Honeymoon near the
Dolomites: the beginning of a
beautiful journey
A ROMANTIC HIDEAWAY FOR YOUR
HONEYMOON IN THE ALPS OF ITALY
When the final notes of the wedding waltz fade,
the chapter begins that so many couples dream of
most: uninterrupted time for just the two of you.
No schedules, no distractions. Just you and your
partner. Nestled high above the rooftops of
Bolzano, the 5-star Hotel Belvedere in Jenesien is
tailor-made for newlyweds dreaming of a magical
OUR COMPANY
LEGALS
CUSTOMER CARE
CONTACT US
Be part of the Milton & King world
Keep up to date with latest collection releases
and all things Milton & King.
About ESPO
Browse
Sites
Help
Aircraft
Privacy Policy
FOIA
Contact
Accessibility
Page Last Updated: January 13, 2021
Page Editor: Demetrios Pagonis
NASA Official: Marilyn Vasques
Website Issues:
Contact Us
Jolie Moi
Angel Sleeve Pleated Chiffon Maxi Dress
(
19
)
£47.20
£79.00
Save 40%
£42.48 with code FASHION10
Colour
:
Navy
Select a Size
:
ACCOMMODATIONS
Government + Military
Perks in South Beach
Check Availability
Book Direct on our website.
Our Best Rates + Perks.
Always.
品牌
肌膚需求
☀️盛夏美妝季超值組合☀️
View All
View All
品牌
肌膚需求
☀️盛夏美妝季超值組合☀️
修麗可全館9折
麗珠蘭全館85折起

__________

**Assignment**
Write out the material above exactly, leaving out no line.

**Written response**
Honeymoon near the
Dolomites: the beginning of a
beautiful journey
A ROMANTIC HIDEAWAY FOR YOUR
HONEYMOON IN THE ALPS OF ITALY
When the final notes of the wedding waltz fade,
the chapter begins that so many couples dream of
most: uninterrupted time for just the two of you.
No schedules, no distractions. Just you and your
partner. Nestled high above the rooftops of
Bolzano, the 5-star Hotel Belvedere in Jenesien is
tailor-made for newlyweds dreaming of a magical
OUR COMPANY
LEGALS
CUSTOMER CARE
CONTACT US
Be part of the Milton & King world
Keep up to date with latest collection releases
and all things Milton & King.
About ESPO
Browse
Sites
Help
Aircraft
Privacy Policy
FOIA
Contact
Accessibility
Page Last Updated: January 13, 2021
Page Editor: Demetrios Pagonis
NASA Official: Marilyn Vasques
Website Issues:
Contact Us
Jolie Moi
Angel Sleeve Pleated Chiffon Maxi Dress
(
19
)
£47.20
£79.00
Save 40%
£42.48 with code FASHION10
Colour
:
Navy
Select a Size
:
ACCOMMODATIONS
Government + Military
Perks in South Beach
Check Availability
Book Direct on our website.
Our Best Rates + Perks.
Always.
品牌
肌膚需求
☀️盛夏美妝季超值組合☀️
View All
View All
品牌
肌膚需求
☀️盛夏美妝季超值組合☀️
修麗可全館9折
麗珠蘭全館85折起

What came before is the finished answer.